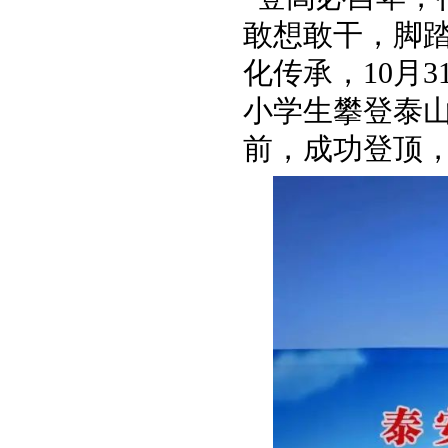
敢想敢干，脚
化传承，10月
小学生攀登泰
前，成功登顶，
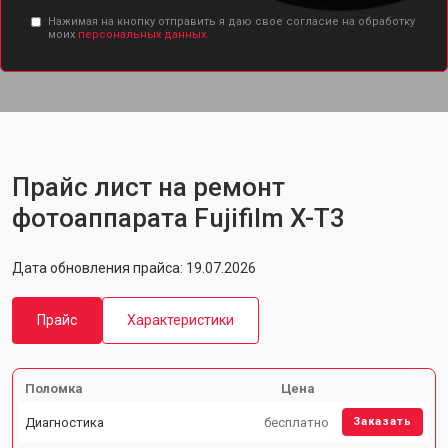
Нажимая на кнопку отправить я даю свое согласие на обработку
моих
персональных данных.
Прайс лист на ремонт
фотоаппарата Fujifilm X-T3
Дата обновления прайса: 19.07.2026
Прайс
Характеристики
Поломка
Цена
Диагностика
бесплатно
Заказать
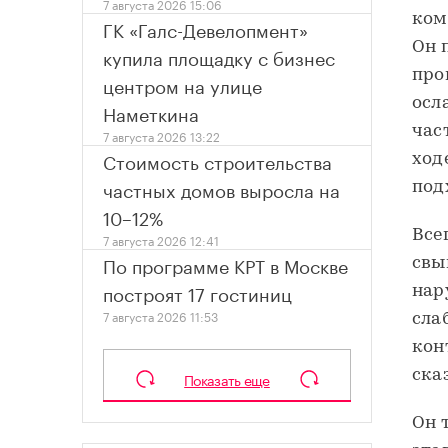
7 августа 2026 15:06
ком
ГК «Галс-Девелопмент»
Он 
купила площадку с бизнес
про
центром на улице
осл
Наметкина
час
7 августа 2026 13:22
Стоимость строительства
ход
частных домов выросла на
под
10–12%
Все
7 августа 2026 12:41
По программе КРТ в Москве
свы
построят 17 гостиниц
нар
7 августа 2026 11:53
сла
кон
ска
Показать еще
Он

* * * * * * *

▶ **Action item**
Look for the line with "Стоимость строительства" in the records above. Repeat it and each line after it exactly.

▶ **Result of the task**
Стоимость строительства
ход
частных домов выросла на
под
10–12%
Все
7 августа 2026 12:41
По программе КРТ в Москве
свы
построят 17 гостиниц
нар
7 августа 2026 11:53
сла
кон
ска
Показать еще
Он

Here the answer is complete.